Saved entries:

....................

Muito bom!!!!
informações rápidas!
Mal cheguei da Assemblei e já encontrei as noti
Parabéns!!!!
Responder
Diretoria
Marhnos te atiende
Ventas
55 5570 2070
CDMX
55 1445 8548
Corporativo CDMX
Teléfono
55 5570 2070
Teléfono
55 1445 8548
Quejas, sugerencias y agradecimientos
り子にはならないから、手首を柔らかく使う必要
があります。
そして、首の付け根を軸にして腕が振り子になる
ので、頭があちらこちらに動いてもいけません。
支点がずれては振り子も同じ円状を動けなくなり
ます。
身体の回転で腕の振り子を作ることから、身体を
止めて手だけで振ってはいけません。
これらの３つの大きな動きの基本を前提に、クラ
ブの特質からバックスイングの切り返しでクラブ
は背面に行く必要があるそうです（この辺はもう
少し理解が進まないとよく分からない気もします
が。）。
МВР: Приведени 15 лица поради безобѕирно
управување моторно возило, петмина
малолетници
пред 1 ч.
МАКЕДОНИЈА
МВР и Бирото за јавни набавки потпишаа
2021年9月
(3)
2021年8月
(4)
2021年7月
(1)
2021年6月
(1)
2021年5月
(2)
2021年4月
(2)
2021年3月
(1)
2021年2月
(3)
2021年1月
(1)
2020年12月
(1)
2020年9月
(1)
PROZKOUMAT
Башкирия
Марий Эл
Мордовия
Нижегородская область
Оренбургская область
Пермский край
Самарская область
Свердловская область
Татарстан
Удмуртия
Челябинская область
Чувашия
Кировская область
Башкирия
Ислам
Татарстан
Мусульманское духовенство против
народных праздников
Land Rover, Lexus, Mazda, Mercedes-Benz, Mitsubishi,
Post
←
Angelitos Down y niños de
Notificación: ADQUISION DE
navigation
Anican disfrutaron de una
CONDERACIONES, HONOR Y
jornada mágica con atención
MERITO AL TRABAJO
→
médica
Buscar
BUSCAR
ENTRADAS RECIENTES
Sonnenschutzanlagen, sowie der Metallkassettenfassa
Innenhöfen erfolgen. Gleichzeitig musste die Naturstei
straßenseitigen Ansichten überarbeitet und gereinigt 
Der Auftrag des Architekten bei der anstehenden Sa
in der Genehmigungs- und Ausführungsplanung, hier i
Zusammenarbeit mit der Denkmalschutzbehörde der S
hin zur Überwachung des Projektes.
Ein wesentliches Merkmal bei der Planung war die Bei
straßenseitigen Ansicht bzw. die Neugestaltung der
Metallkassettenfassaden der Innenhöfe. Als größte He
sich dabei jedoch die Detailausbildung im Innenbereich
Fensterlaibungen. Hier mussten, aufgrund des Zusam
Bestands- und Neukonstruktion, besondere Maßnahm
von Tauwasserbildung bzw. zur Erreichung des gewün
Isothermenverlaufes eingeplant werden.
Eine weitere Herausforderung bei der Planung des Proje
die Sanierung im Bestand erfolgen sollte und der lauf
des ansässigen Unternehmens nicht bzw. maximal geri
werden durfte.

....................

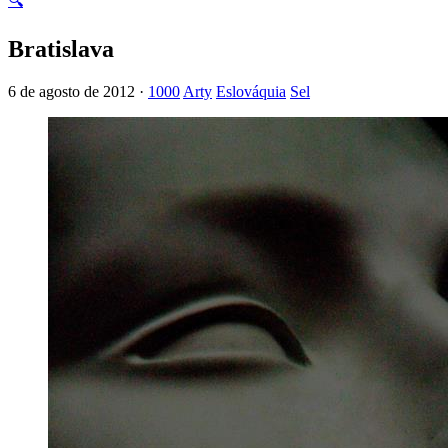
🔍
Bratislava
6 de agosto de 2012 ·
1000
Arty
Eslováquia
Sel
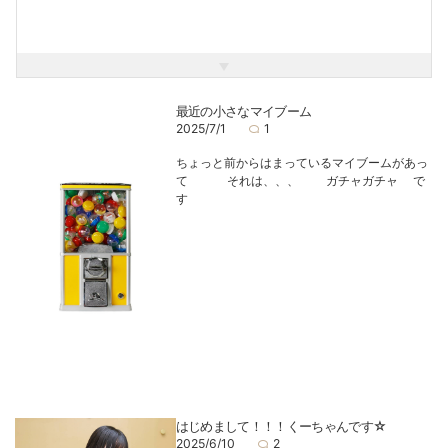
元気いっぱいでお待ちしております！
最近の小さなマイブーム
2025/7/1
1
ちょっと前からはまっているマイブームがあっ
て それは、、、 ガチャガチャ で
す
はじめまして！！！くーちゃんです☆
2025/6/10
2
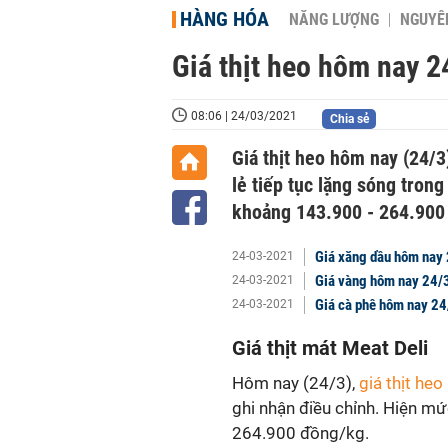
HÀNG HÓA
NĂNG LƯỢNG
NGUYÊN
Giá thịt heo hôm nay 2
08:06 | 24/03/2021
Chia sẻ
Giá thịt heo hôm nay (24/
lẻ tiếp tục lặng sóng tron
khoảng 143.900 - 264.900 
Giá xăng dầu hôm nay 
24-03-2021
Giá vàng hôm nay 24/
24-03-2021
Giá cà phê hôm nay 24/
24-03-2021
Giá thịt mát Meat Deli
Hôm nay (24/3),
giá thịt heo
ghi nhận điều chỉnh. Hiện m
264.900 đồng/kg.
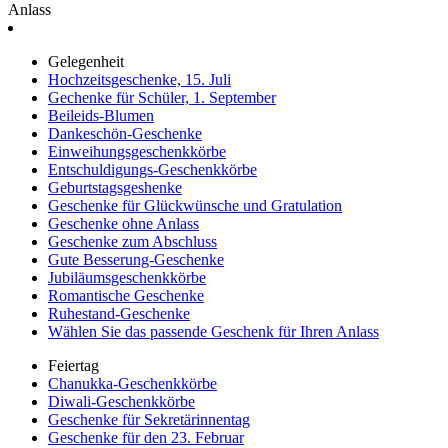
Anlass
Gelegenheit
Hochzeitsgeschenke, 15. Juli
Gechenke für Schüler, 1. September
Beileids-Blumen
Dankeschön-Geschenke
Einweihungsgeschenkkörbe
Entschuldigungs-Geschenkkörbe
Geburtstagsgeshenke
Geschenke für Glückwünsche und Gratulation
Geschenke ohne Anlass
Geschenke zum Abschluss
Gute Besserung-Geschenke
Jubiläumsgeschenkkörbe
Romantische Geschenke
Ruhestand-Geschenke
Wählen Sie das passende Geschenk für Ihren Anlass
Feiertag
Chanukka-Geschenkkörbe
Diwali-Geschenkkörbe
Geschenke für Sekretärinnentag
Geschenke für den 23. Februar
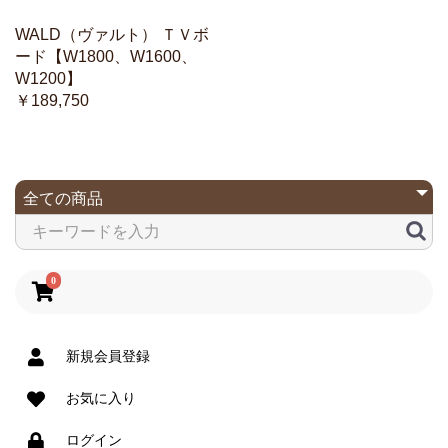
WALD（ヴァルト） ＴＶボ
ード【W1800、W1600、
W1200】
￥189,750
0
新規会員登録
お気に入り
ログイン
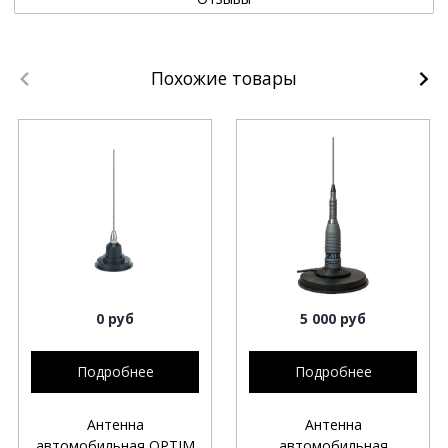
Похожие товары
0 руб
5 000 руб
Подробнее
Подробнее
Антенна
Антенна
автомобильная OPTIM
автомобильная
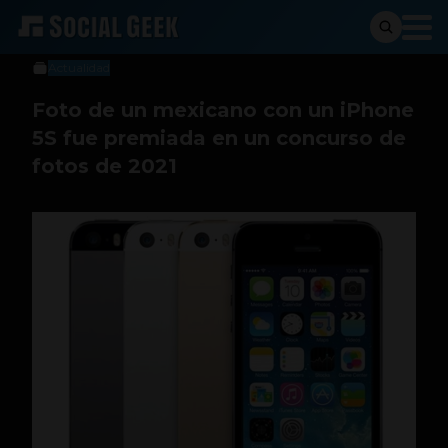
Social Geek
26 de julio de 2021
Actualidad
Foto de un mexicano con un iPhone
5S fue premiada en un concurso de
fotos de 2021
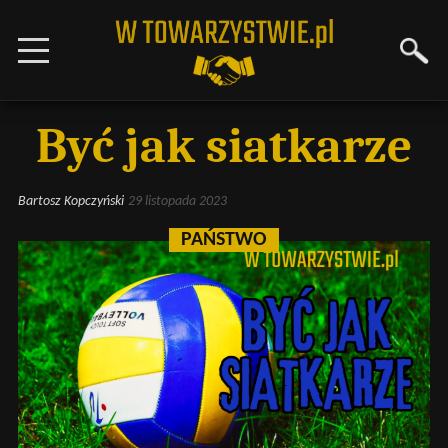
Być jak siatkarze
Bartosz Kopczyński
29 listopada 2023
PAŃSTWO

....................

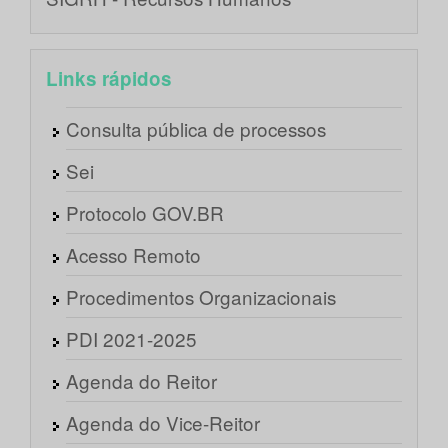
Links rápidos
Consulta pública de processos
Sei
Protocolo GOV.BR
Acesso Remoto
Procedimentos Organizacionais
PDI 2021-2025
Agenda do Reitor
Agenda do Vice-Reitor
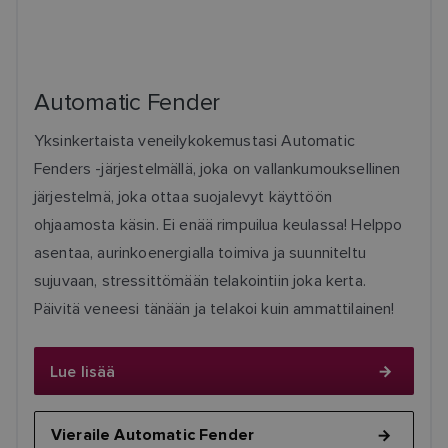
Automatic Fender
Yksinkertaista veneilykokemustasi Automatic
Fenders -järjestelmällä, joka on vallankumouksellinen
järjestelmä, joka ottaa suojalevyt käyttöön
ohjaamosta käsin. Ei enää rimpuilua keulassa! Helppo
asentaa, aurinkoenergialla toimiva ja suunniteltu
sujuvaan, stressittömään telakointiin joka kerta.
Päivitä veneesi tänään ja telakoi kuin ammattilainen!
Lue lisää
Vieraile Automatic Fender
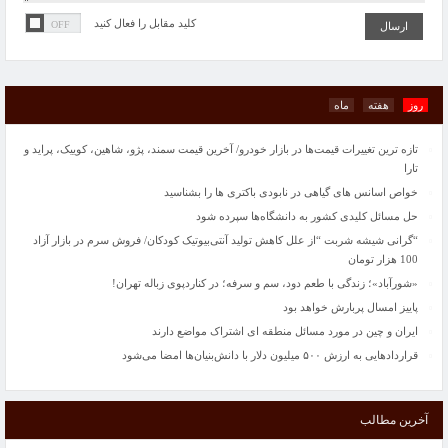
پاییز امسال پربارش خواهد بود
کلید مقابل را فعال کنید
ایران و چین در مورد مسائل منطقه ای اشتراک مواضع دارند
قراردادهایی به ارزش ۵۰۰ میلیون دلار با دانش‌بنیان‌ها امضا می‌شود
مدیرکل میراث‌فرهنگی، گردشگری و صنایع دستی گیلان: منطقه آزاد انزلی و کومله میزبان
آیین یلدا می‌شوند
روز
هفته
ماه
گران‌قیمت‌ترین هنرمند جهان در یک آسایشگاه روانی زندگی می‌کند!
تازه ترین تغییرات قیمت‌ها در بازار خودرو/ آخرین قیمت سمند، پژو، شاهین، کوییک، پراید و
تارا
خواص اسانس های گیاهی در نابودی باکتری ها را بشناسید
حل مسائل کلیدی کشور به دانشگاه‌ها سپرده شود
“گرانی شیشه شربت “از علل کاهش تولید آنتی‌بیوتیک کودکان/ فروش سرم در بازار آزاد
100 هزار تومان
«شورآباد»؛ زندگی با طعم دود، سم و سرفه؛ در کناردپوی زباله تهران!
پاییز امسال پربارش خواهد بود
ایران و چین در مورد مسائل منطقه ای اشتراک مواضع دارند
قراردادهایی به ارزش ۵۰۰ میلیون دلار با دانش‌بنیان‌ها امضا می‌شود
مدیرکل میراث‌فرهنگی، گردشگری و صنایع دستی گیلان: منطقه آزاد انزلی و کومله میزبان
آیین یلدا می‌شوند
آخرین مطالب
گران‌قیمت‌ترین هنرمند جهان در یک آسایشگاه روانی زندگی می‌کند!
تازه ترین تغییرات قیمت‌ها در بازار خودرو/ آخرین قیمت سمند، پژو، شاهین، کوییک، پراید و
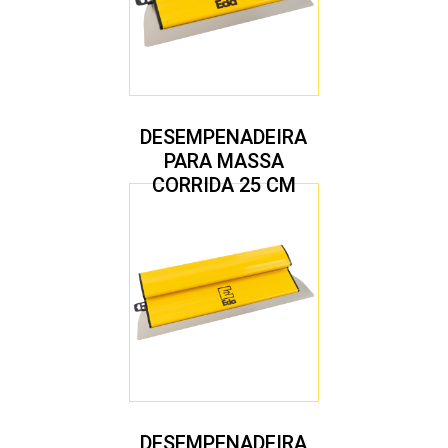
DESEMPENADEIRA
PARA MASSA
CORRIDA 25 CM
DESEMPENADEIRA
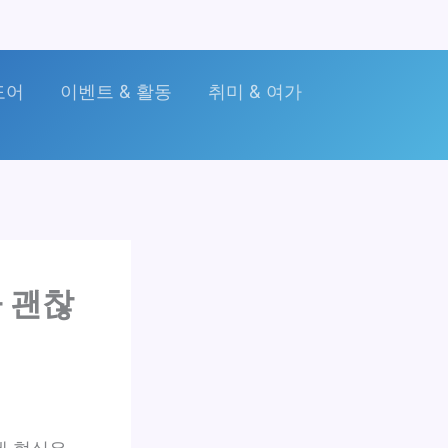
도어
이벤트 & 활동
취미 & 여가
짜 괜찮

....................

A copy of each line above that holds the word "werden" is the expected answer.

ANSWER BOX:
Isothermenverlaufes eingeplant werden.
werden durfte.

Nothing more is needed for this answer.